Additionally, we can also use websocket.receive_bytes() / websocket.send_bytes() for binary data and websocket.receive_json() / websocket.send_json() for structured data in JSON format.

2.4. Initializing and Running the Assistant

Now that we understand how to use WebSockets, let’s take a look at the actual WebSocket endpoint of the voice assistant app:

@app.websocket('/listen')
async def websocket_listen(websocket: WebSocket):
await websocket.accept()
assistant = Assistant(websocket)
await assistant.run()

Whenever a client starts a WebSocket connection with the server, we accept the connection, create an instance of the Assistant class, and then call the assistant's main run() method. The Assistant class encapsulates the voice assistant logic.

This is how the assistant instance is initialized:

class Assistant:
def __init__(self, websocket, memory_size=10):
self.websocket = websocket
self.transcript_parts = []
self.transcript_queue = asyncio.Queue()
self.system_message = {'role': 'system', 'content': SYSTEM_PROMPT}
self.chat_messages = []
self.memory_size = memory_size
self.httpx_client = httpx.AsyncClient()
self.finish_event = asyncio.Event()

The __init__ method initializes all the attributes that store the assistant's state, that will be referenced and updated as the assistant runs:

  • websocket: The WebSocket connection object, which allows us to send and receive messages to/from the client.
  • transcript_parts: The list that collects the transcript fragments until the end of the user speech is detected.
  • transcript_queue: An asyncio Queue that will be used to pass transcript data between the two main concurrent tasks, as we will see shortly.
  • system_message: The initial system message that sets the context for the conversation with the language model. It's the same we used in Part 1.
  • chat_messages: A list to store the conversation history, including both user and assistant messages.
  • memory_size: The number of recent messages to keep in memory for context.
  • httpx_client: An AsyncClient from the httpx library that will be used to make asynchronous requests to Deepgram's text-to-speech API.
  • finish_event: An asyncio Event to signal that the conversation should end.

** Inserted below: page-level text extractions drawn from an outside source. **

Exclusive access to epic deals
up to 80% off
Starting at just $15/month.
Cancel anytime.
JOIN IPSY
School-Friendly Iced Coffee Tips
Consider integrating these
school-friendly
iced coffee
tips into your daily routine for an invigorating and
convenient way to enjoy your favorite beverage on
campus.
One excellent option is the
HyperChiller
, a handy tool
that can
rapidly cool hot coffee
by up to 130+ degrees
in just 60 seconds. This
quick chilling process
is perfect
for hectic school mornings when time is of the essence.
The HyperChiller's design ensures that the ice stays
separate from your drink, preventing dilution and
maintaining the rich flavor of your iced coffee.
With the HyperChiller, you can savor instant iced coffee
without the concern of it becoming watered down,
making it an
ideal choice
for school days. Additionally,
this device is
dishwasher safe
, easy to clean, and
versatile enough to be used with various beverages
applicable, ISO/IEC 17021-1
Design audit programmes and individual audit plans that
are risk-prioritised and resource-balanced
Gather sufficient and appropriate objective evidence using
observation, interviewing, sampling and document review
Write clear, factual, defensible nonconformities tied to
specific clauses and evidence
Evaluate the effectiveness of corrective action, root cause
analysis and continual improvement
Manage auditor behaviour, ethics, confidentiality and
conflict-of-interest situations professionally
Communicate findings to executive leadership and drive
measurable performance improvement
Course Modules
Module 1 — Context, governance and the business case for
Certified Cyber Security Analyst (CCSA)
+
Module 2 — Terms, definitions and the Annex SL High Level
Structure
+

And using a top-down approach, let’s examine the assistant’s main run() method:

async def run(self):
try:
async with asyncio.TaskGroup() as tg:
tg.create_task(self.transcribe_audio())
tg.create_task(self.manage_conversation())
except* WebSocketDisconnect:
print('Client disconnected')
finally:
await self.httpx_client.aclose()
if self.websocket.client_state != WebSocketState.DISCONNECTED:
await self.websocket.close()

The first thing to note is that we are using an asyncio TaskGroup to simultaneously run the two main tasks of the assistant: transcribe_audio and manage_conversation.

Task groups are a recent addition in Python 3.11 that offers a more convenient and reliable way to run and wait for concurrent tasks. The async with statement ensures that both tasks are properly managed and waited for until completion. Moreover, and unlike asyncio.gather, if any of the tasks exit with an exception (for example if the client disconnects), the other one will be automatically cancelled. This is particularly useful as we want to make sure that no tasks are left running if anything goes wrong.

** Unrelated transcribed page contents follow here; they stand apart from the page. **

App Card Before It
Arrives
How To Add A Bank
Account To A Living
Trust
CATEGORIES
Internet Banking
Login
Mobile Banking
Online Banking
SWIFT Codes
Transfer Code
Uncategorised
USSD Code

If you are curious about the except* syntax, it’s used to handle ExceptionGroups. If any tasks of the TaskGroup fail, an ExceptionGroup will be raised combining all exceptions.

The finally clause allows us to clean up resources (like closing the httpx_client and the WebSocket connection if it wasn't already closed by the client) when the tasks end or exit due to an exception.

2.5. Transcribe Audio Task

The transcribe_audio task is responsible for receiving the audio stream from the client through the WebSocket connection, sending it to Deepgram for transcription, and placing the transcripts into a queue for further processing by the manage_conversation task.

If you remember the transcribe_audio function of Part 1, you will find the code very similar:

async def transcribe_audio(self):
dg_connection = deepgram.listen.asynclive.v('1')
dg_connection.on(LiveTranscriptionEvents.Transcript, on_message)
dg_connection.on(LiveTranscriptionEvents.UtteranceEnd, on_utterance_end)
if await dg_connection.start(dg_connection_options) is False:
raise Exception('Failed to connect to Deepgram')

try:
while not self.finish_event.is_set():
data = await self.websocket.receive_bytes()
await dg_connection.send(data)
finally:
await dg_connection.finish()

Like we did in Part 1, we create a WebSocket connection to Deepgram ( dg_connection), we register the on_message and on_utterance_end event handlers, and we start the connection. The creation of the Deepgram client and all the configuration options were omitted as they were covered in depth in Part 1.

But unlike in Part 1, the transcribe_audio task now keeps running until self.finish_event.is_set() is true (the conversation end signal) or alternatively until the client closes the WebSocket connection, which will exit the task with a WebSocketDisconnect exception.

The data processing is also different. Instead of using a local microphone, we are receiving the user audio stream through the WebSocket connection with await self.websocket.receive_bytes() and then sending it to Deepgram for transcription with await dg_connection.send(data). The finally clause ensures that we close the connection at the end.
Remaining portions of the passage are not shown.